§ Problem to work on
In the entries below, count every line with the string "sobre". State the count and nothing else.

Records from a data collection
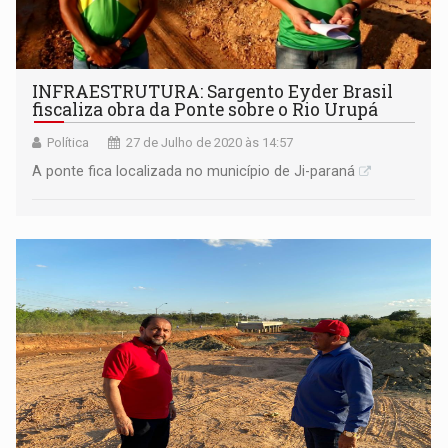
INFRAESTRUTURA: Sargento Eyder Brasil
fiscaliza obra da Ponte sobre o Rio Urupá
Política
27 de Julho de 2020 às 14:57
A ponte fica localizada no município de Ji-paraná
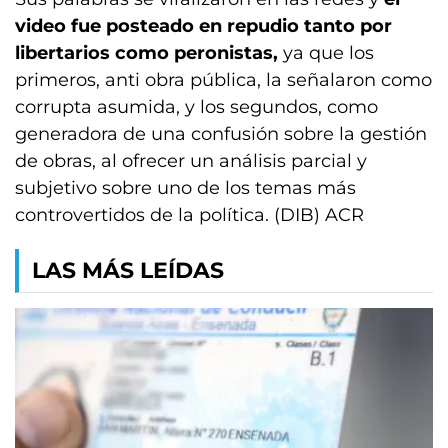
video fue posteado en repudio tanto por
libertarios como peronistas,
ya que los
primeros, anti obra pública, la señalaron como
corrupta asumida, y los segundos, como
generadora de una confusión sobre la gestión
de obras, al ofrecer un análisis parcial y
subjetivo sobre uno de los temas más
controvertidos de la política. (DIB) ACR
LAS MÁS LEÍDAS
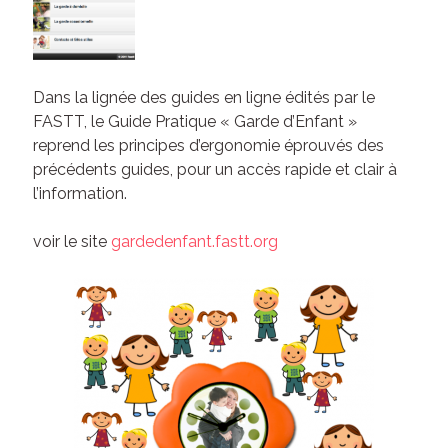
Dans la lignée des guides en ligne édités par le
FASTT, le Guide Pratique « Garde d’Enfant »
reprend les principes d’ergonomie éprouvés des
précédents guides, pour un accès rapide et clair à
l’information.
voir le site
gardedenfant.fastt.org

* * *

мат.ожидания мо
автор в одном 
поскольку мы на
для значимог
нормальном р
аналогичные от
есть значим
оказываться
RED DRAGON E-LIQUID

§ Final answer
3